Leaving the bathroom I padded back into my bedroom, unwrapped the damp towel from my figure, and hung it on a hook. Opening up the closet door I pulled out the dress Marissa had given me a few weeks back to wear at the Servants' Dance. It felt decadent whispering against my skin like liquid silk as it fell over my body. I zipped up the side and bent over to slide my feet into the matching high heels and buckle up the delicate straps. Straightening, I caught a glimpse of myself in our tall mirror, startling for a moment at the stranger staring back at me. I looked like I'd been dipped in gold.
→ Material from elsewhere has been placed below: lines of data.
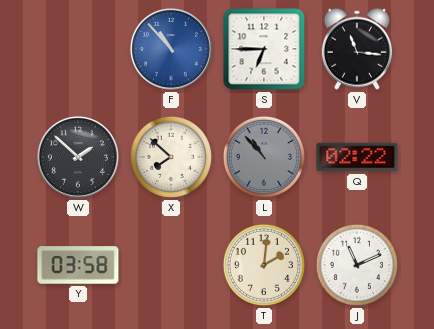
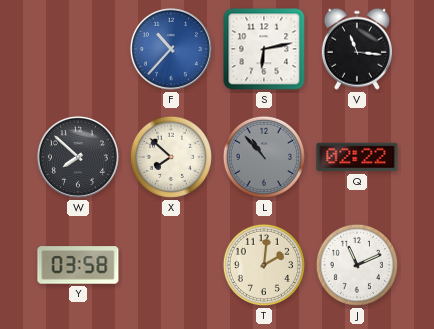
F: 10:53 -> 10:37
S: 6:45 -> 6:13
W: 1:52 -> 7:52
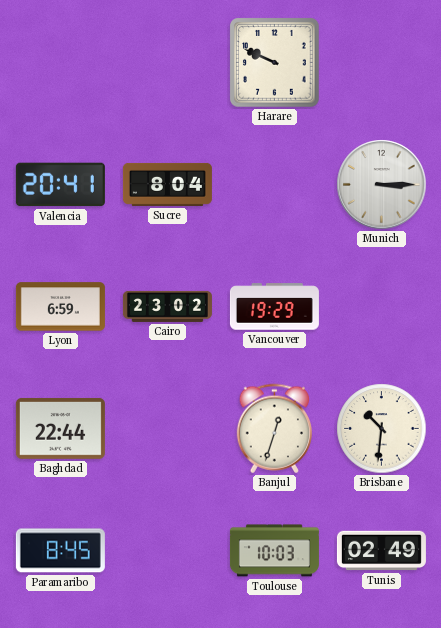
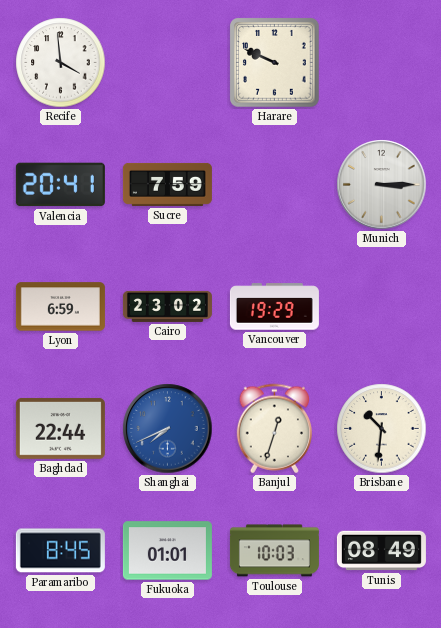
Recife: none -> 3:59
Sucre: 8:04 -> 7:59
Shanghai: none -> 7:41
Fukuoka: none -> 01:01
Tunis: 02:49 -> 08:49
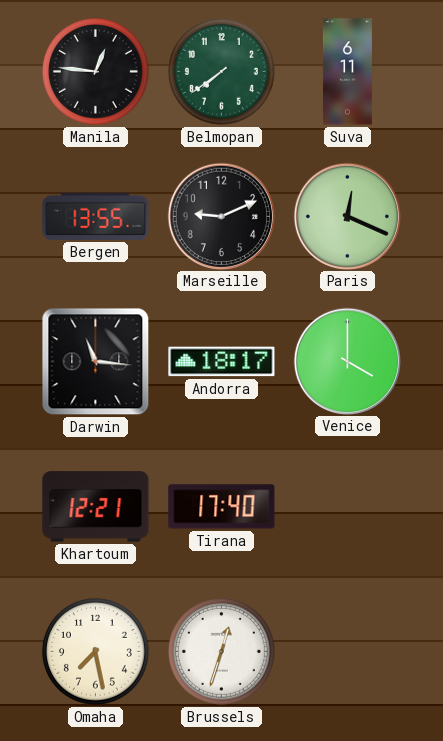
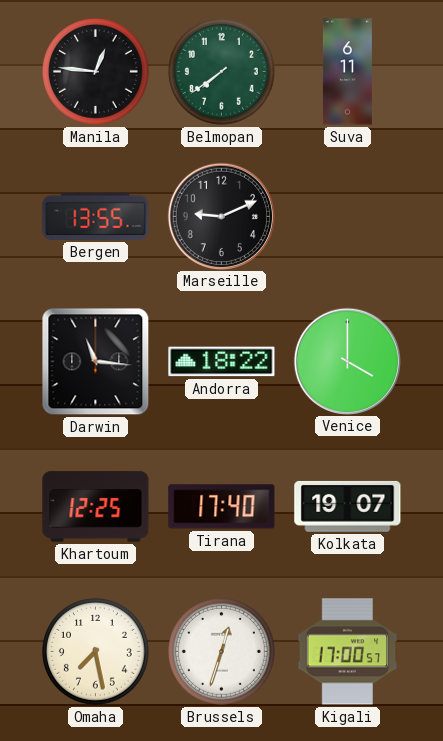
Paris: 12:19 -> none
Andorra: 18:17 -> 18:22
Khartoum: 12:21 -> 12:25
Kolkata: none -> 19:07
Kigali: none -> 17:00
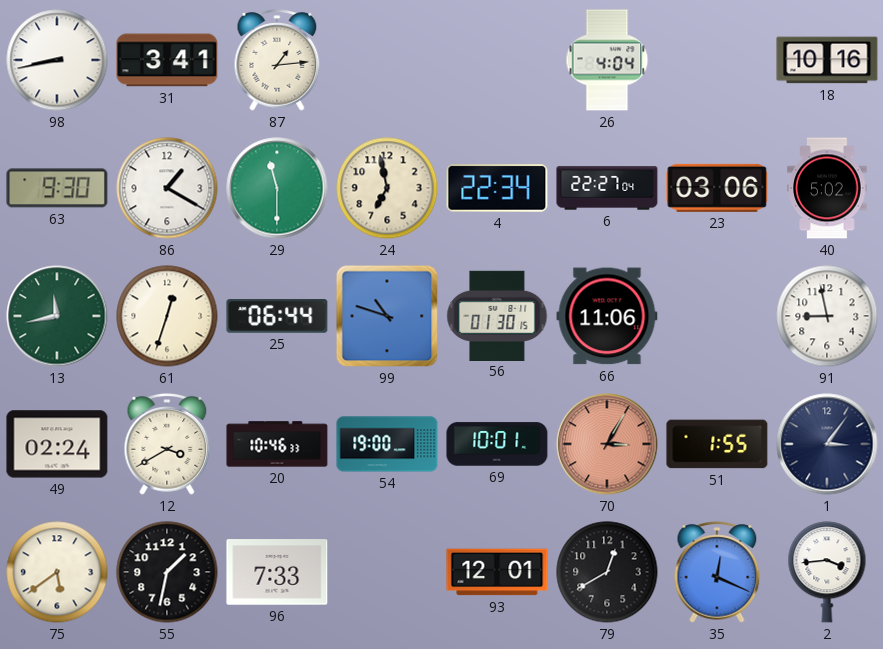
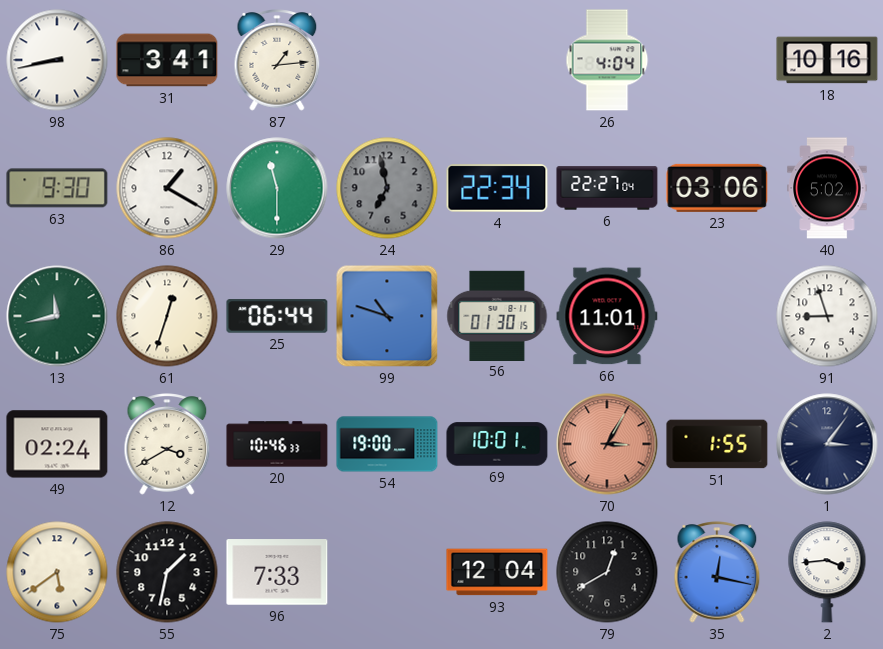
24 dial: cream -> grey
66: 11:06 -> 11:01
91: 8:58 -> 8:57
93: 12:01 -> 12:04
35: 12:19 -> 12:17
My hair and sunkissed skin, the dress, were all kinds of gold. It was almost inconceivable how much money the dress cost. I'd never worn anything so expensive in all my life, thousands of dollars, and to a servants' wedding, which possibly would be the only occasion I'd ever get to wear it.

And if anyone asked, as Marissa had suggested, I'd say it was a knock-off.

Moving to the wooden table, I snatched up my notes for the speech I'd prepared to give as Best Man and stuffed them into my sequined purse beside the items still hidden in its shallow depth—the sleeping potion and needle and tube. The door closed quietly behind me with a soft snick as I left my bedroom to head for the gazebo.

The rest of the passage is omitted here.